Engineering the Production of Medicinal Natural Products from Plant Tissue Cultures | AIChE

Engineering the Production of Medicinal Natural Products from Plant Tissue Cultures

Authors 

Lee-Parsons, C. - Presenter, Northeastern University
Plants have developed elaborate mechanisms for responding rapidly and specifically to changes in their environment. For instance, in response to attack by pathogens, insects, or herbivores, plants strategically redirect their metabolic resources from growth and development towards the production of defense-related specialized metabolites. This induction of specialized metabolism is also carefully controlled to limit the costly expenditure of resources.
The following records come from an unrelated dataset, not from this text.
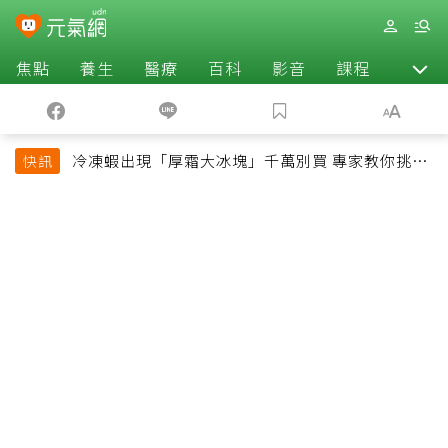
焦點
養生
醫療
百科
影音
課程
退休
冷凍蝦出現「厚霜大冰塊」千萬別買 專家教你挑出
快訊
緊實鮮甜蝦子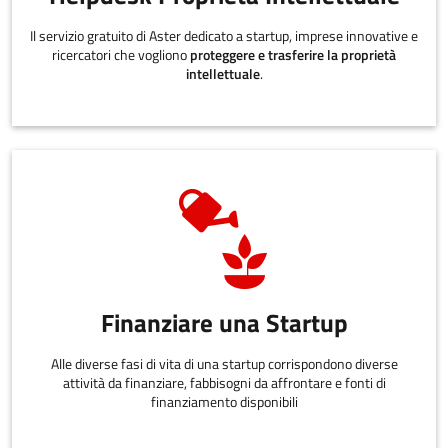
Il servizio gratuito di Aster dedicato a startup, imprese innovative e
ricercatori che vogliono
proteggere e trasferire la proprietà
intellettuale
.
Finanziare una Startup
Alle diverse fasi di vita di una startup corrispondono diverse
attività da finanziare, fabbisogni da affrontare e fonti di
finanziamento disponibili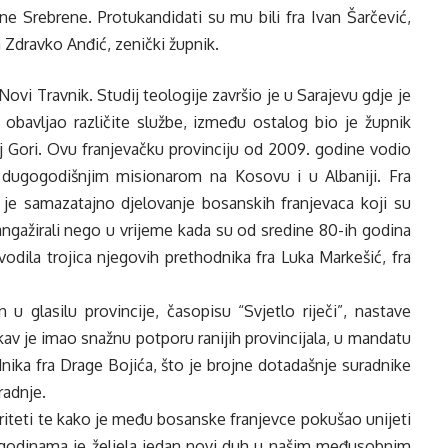
ne Srebrene. Protukandidati su mu bili fra Ivan Šarčević,
 Zdravko Anđić, zenički župnik.
Novi Travnik. Studij teologije završio je u Sarajevu gdje je
obavljao različite službe, između ostalog bio je župnik
j Gori. Ovu franjevačku provinciju od 2009. godine vodio
io dugogodišnjim misionarom na Kosovu i u Albaniji. Fra
 je samazatajno djelovanje bosanskih franjevaca koji su
angažirali nego u vrijeme kada su od sredine 80-ih godina
odila trojica njegovih prethodnika fra Luka Markešić, fra
u glasilu provincije, časopisu “Svjetlo riječi”, nastave
akav je imao snažnu potporu ranijih provincijala, u mandatu
ika fra Drage Bojića, što je brojne dotadašnje suradnike
radnje.
oriteti te kako je među bosanske franjevce pokušao unijeti
ji godinama je željela jedan novi duh u našim međusobnim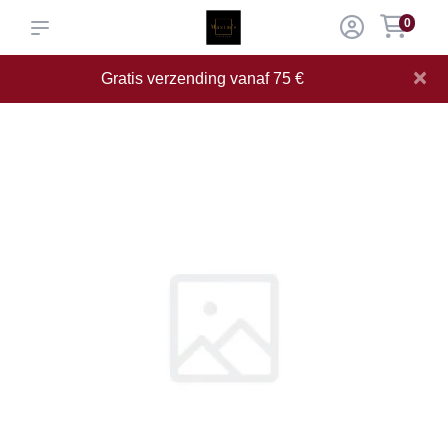
0
×
Gratis verzending vanaf 75 €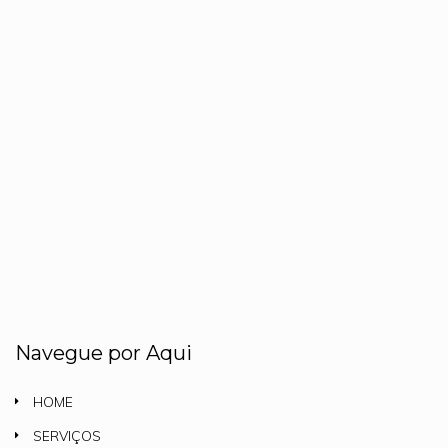
Navegue por Aqui
HOME
SERVIÇOS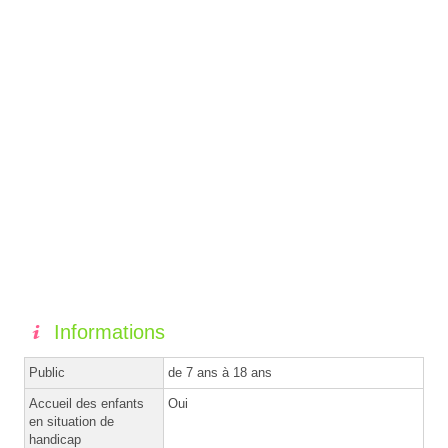
Informations
Public
de 7 ans à 18 ans
Accueil des enfants
Oui
en situation de
handicap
The overall vision of our research is to elucidate how plants rapidly and efficiently coordinate and control this defense response. Our model system for studying the regulation of defense-related specialized metabolism is the Madagascar periwinkle or the Catharanthus roseus. We chose C. roseus since it produces medicinally-valuable terpenoid indole alkaloids (TIAs) upon herbivory and deploys sophisticated mechanisms for the transcriptional regulation of TIA biosynthesis. TIA biosynthesis consists of ~30 enzymatic steps distributed across multiple cell types. The regulation of TIA biosynthesis is similarly complex as multiple transcription factors are required to coordinate the expression of multiple branches of the TIA pathway. This network is difficult to dissect since activators (like MYC2) not only induce the expression of the TIA pathway genes but also that of repressors (like JAZ). In the case of MYC2, its role in the regulatory network was obscured by JAZ until recently. Similarly, other relationships are likely masked by repressors since the overexpression of activators alone had a limited effect on TIA accumulation. In this talk, I will present the role of repressors in the regulatory network and how we can devise strategies to reprogram the regulation to enhance specialized metabolism.